= Beginning of Section =

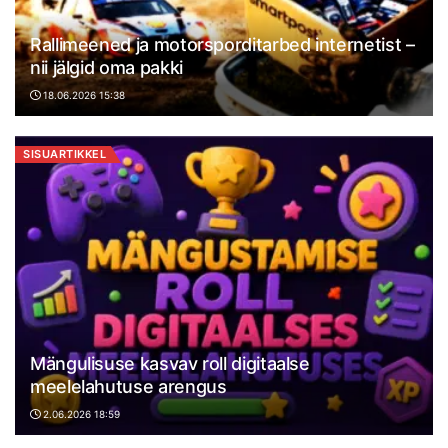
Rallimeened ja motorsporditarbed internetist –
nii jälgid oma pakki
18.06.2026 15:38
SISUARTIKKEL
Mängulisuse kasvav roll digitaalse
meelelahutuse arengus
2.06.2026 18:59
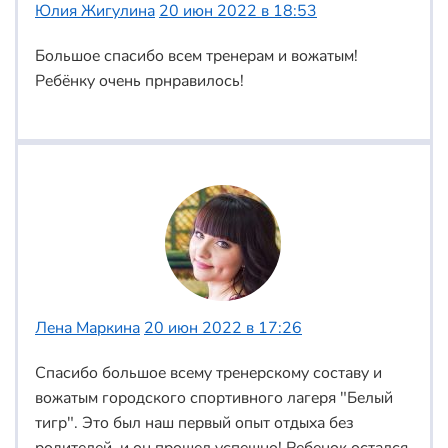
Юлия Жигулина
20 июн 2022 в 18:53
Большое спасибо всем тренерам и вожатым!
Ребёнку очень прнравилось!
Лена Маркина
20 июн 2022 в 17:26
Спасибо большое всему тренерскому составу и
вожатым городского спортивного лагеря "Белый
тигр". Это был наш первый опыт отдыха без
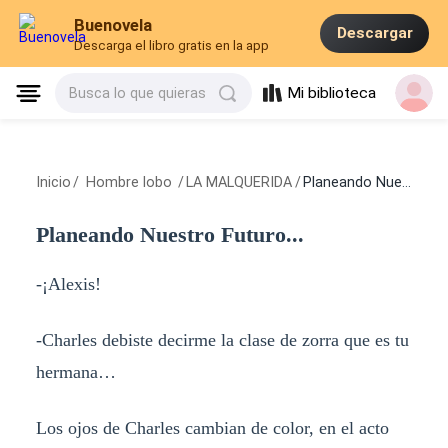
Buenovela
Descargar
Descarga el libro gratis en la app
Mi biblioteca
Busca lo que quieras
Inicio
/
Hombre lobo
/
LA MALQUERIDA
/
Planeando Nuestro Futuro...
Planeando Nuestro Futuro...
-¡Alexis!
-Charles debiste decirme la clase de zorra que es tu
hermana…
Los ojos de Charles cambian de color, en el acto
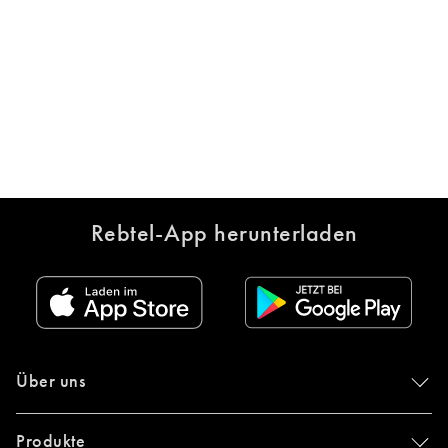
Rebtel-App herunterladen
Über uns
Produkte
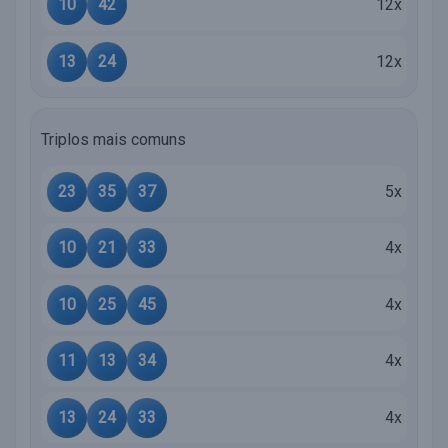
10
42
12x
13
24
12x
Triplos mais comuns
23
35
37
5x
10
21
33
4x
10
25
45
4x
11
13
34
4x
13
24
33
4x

= End of Section =

What's needed is every record restated exactly, pictures excluded.

* Exercise output:
Rallimeened ja motorsporditarbed internetist –
nii jälgid oma pakki
18.06.2026 15:38
SISUARTIKKEL
Mängulisuse kasvav roll digitaalse
meelelahutuse arengus
2.06.2026 18:59
Юлия Жигулина
20 июн 2022 в 18:53
Большое спасибо всем тренерам и вожатым!
Ребёнку очень прнравилось!
Лена Маркина
20 июн 2022 в 17:26
Спасибо большое всему тренерскому составу и
вожатым городского спортивного лагеря "Белый
тигр". Это был наш первый опыт отдыха без
Buenovela
Descargar
Descarga el libro gratis en la app
Mi biblioteca
Busca lo que quieras
Inicio
/
Hombre lobo
/
LA MALQUERIDA
/
Planeando Nuestro Futuro...
Planeando Nuestro Futuro...
-¡Alexis!
-Charles debiste decirme la clase de zorra que es tu
hermana…
Los ojos de Charles cambian de color, en el acto
Rebtel-App herunterladen
Über uns
Produkte
10
42
12x
13
24
12x
Triplos mais comuns
23
35
37
5x
10
21
33
4x
10
25
45
4x
11
13
34
4x
13
24
33
4x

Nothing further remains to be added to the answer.